## AVAILABLE RECORDS
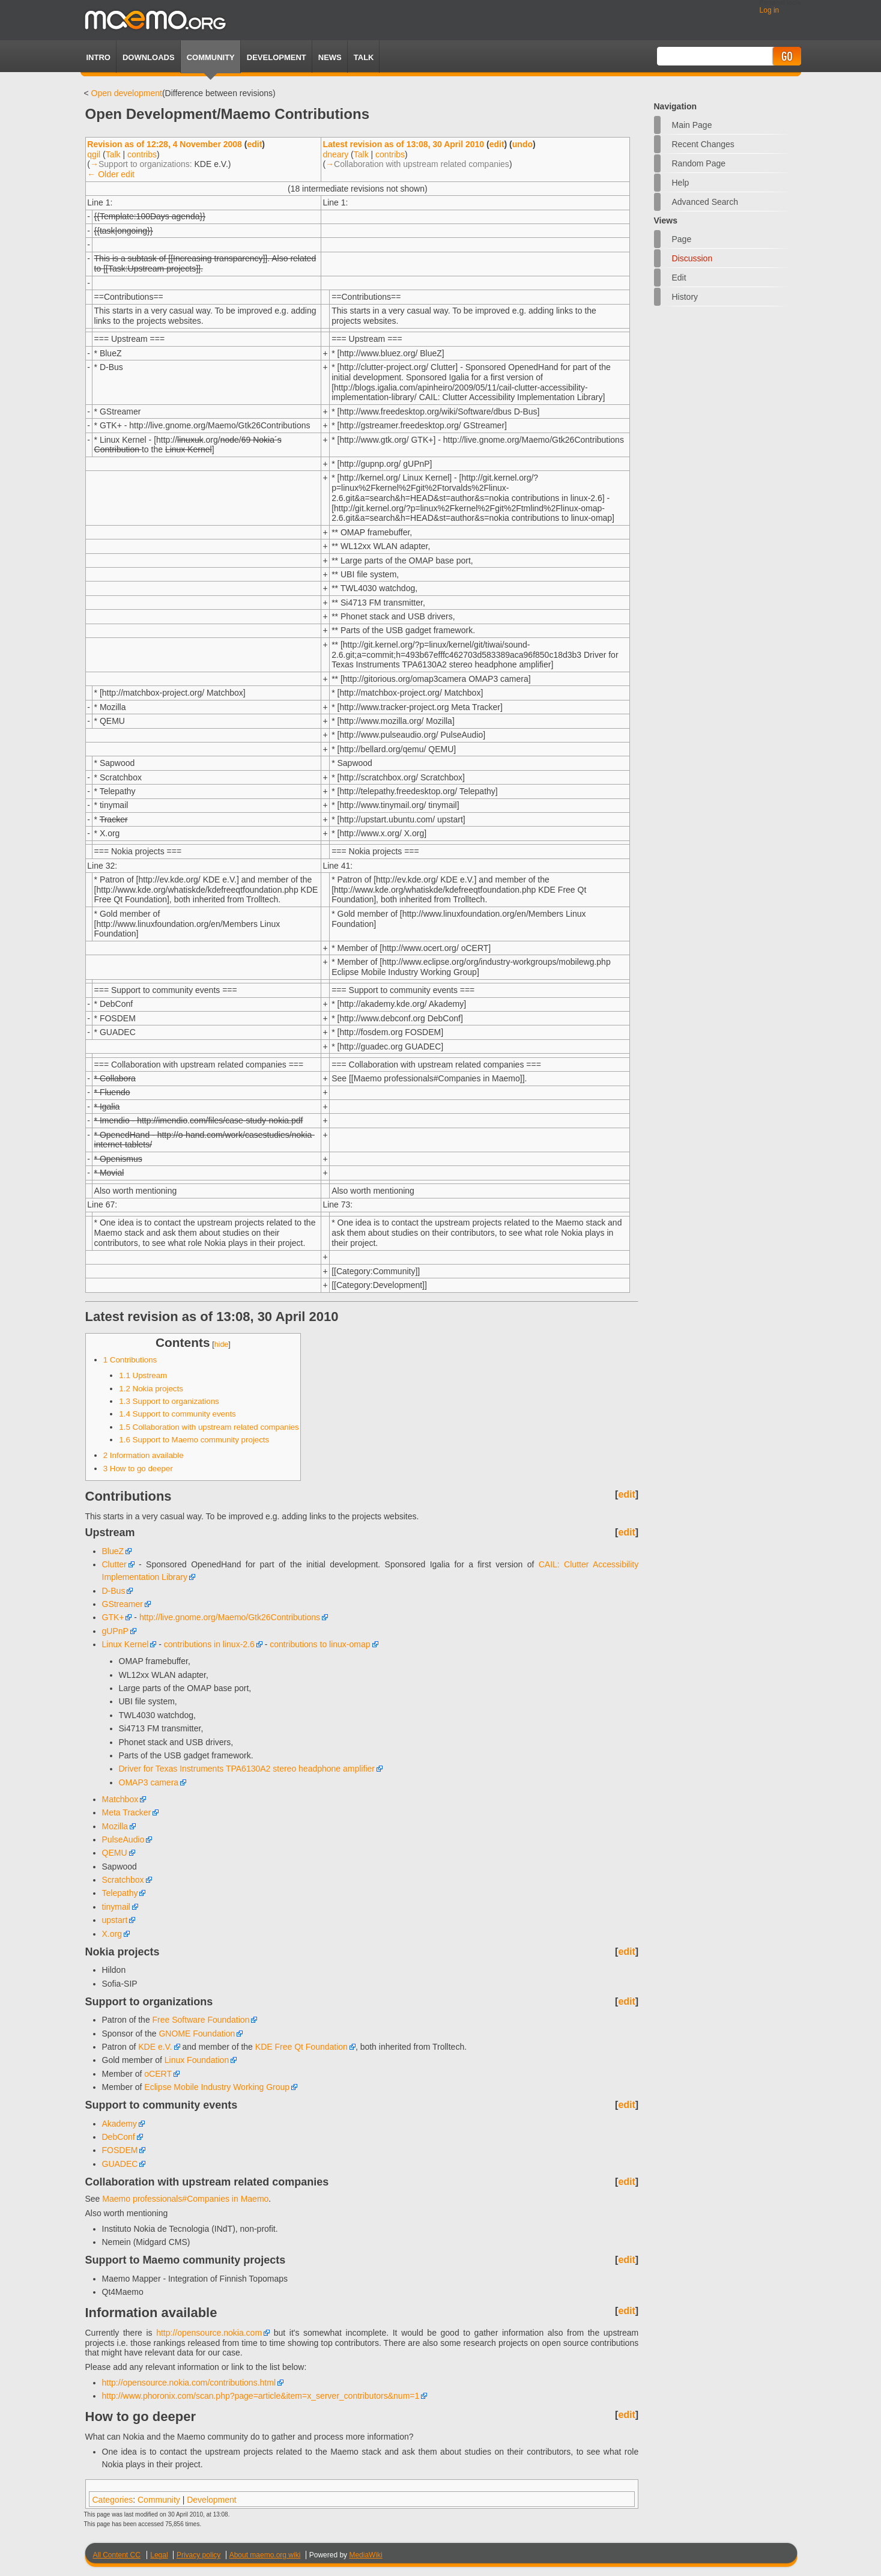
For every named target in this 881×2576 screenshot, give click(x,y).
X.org (112, 1934)
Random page (699, 163)
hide (221, 1344)
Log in (770, 10)
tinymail (116, 1907)
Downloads (149, 57)
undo (522, 144)
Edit (679, 277)
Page (682, 239)
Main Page (692, 125)
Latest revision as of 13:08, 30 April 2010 (403, 144)
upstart (115, 1920)
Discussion (692, 258)
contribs (142, 154)
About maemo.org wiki (265, 2555)
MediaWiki (365, 2555)
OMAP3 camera (149, 1782)
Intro (98, 57)
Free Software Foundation (201, 2020)
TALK (364, 57)
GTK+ (113, 1617)
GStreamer (122, 1604)
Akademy (119, 2123)
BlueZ (113, 1551)
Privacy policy (198, 2555)
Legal (159, 2555)
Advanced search (705, 202)
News (330, 57)
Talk (113, 154)
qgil (93, 154)
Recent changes (703, 144)
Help (680, 182)
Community (211, 57)
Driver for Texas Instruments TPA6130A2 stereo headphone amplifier (247, 1768)
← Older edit (111, 174)
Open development (126, 93)
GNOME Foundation (197, 2033)
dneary (335, 154)
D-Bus (114, 1591)
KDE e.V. (155, 2047)
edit (254, 144)
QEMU (114, 1853)
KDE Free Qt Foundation (301, 2047)
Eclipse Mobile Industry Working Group (216, 2087)
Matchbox (120, 1799)
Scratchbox (123, 1880)
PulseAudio (123, 1839)
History (685, 297)
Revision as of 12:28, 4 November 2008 (164, 144)
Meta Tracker (126, 1812)
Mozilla (115, 1826)
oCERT (158, 2074)
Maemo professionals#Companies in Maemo (185, 2199)
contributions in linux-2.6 (209, 1644)
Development (276, 57)
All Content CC (117, 2555)
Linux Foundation (197, 2060)
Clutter (114, 1564)
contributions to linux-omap (320, 1644)
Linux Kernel (125, 1644)
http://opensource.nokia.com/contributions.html (189, 2382)
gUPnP (115, 1631)
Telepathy (120, 1893)
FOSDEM (120, 2150)
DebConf (118, 2137)
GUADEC (120, 2164)
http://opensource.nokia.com (209, 2333)
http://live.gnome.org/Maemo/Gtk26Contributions (229, 1617)
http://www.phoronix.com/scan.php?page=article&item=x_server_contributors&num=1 (261, 2396)
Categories (112, 2500)
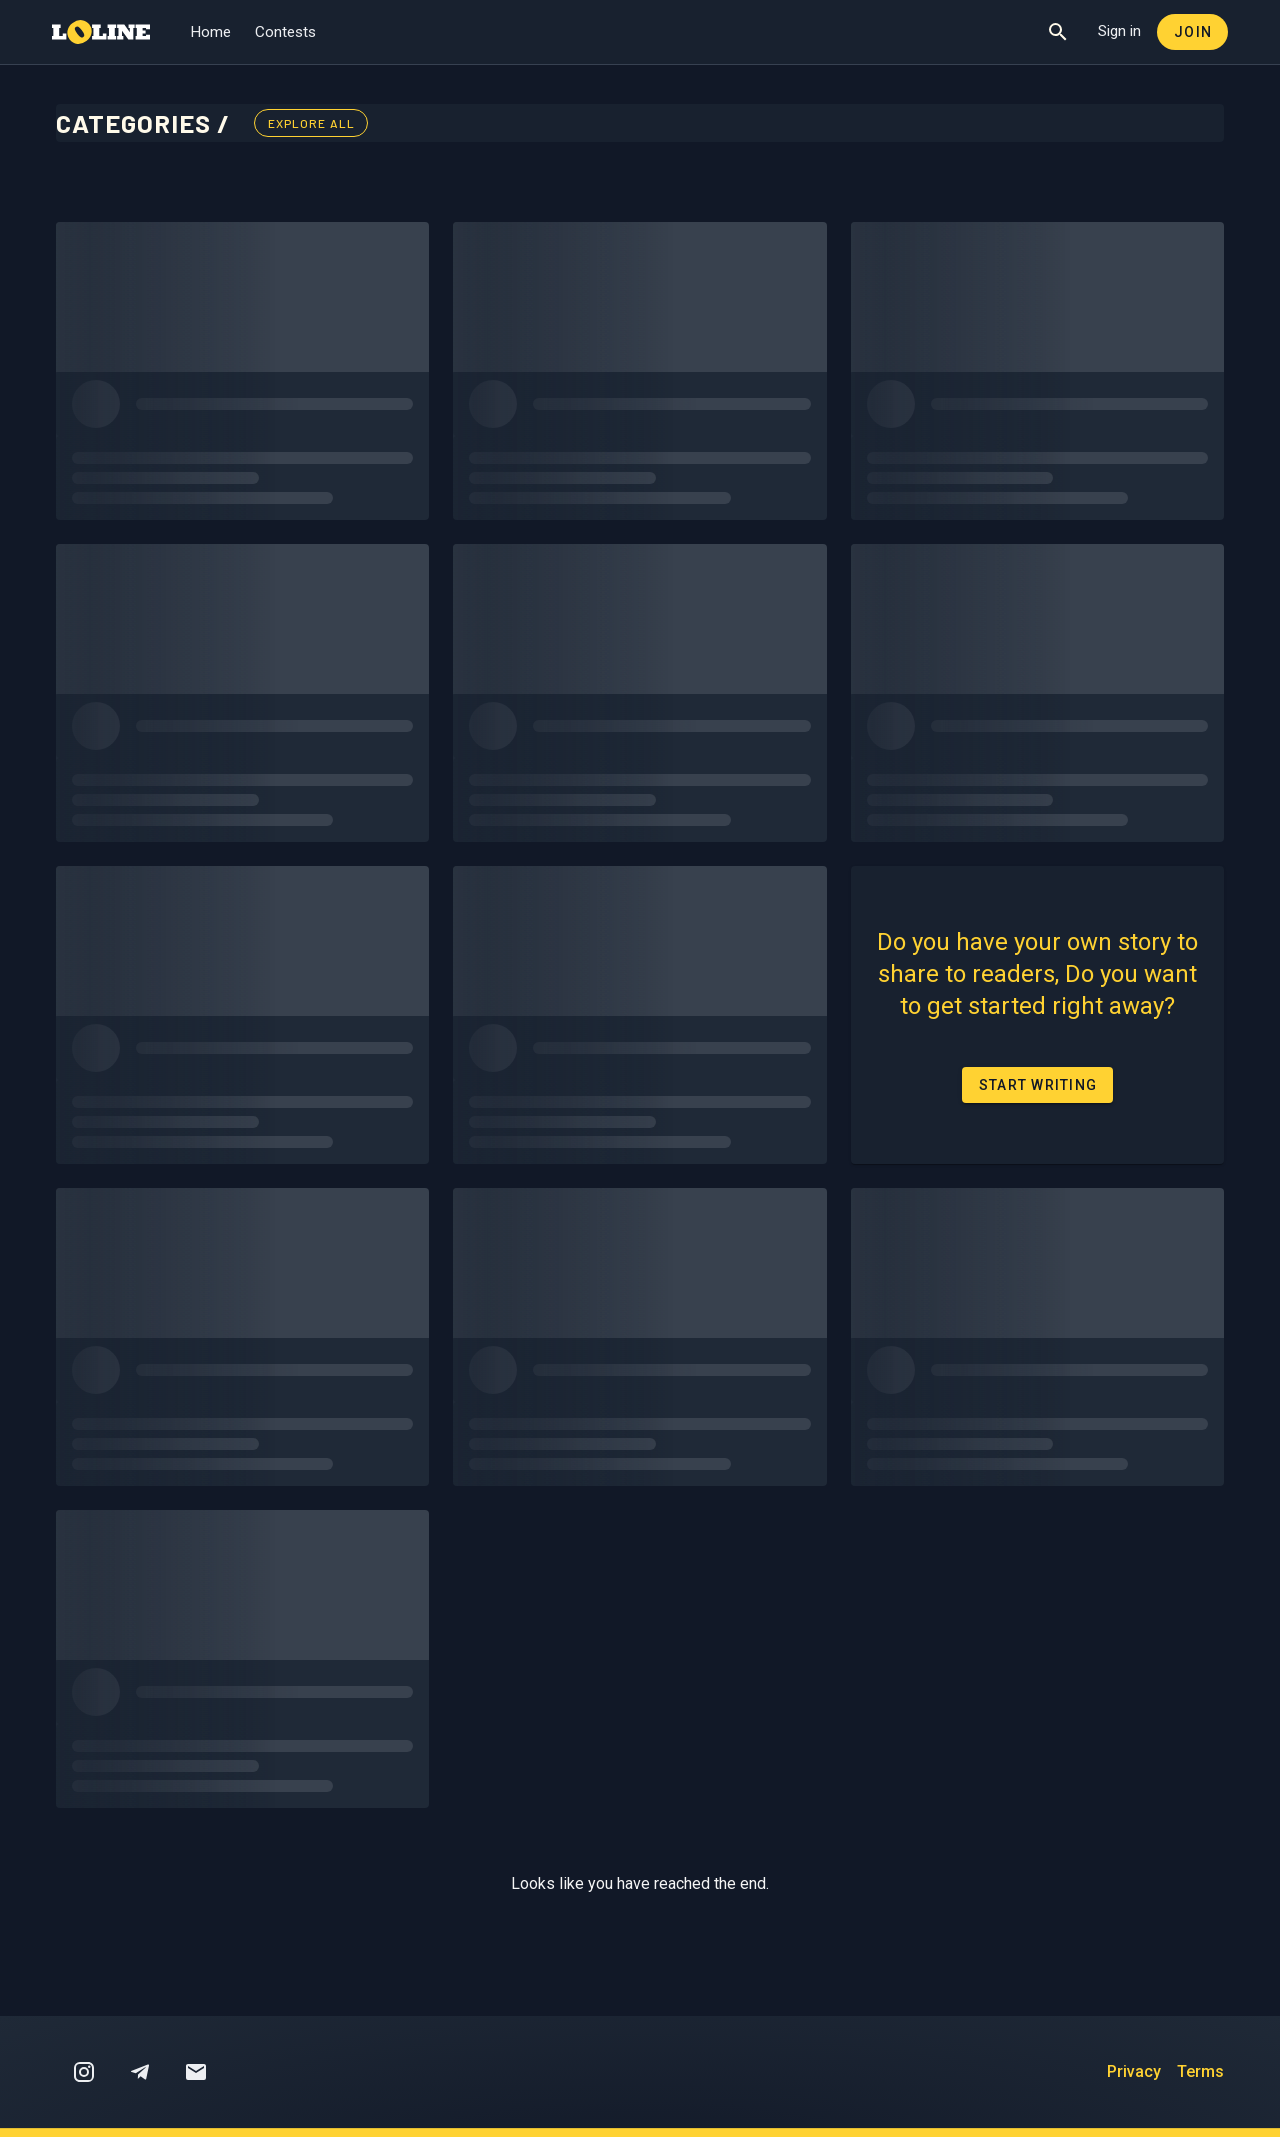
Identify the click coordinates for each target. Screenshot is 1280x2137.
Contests (285, 32)
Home (210, 32)
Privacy (1134, 2071)
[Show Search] (1058, 32)
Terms (1200, 2071)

## AIM OF THE TASK
Your answer should consist only of the lines above between the line holding "Edit (679, 277)" and the line holding "Privacy policy (198, 2555)", inclusive, each transcribed exactly.

## SOLUTION
Edit (679, 277)
Page (682, 239)
Main Page (692, 125)
Latest revision as of 13:08, 30 April 2010 (403, 144)
upstart (115, 1920)
Discussion (692, 258)
contribs (142, 154)
About maemo.org wiki (265, 2555)
MediaWiki (365, 2555)
OMAP3 camera (149, 1782)
Intro (98, 57)
Free Software Foundation (201, 2020)
TALK (364, 57)
GTK+ (113, 1617)
GStreamer (122, 1604)
Akademy (119, 2123)
BlueZ (113, 1551)
Privacy policy (198, 2555)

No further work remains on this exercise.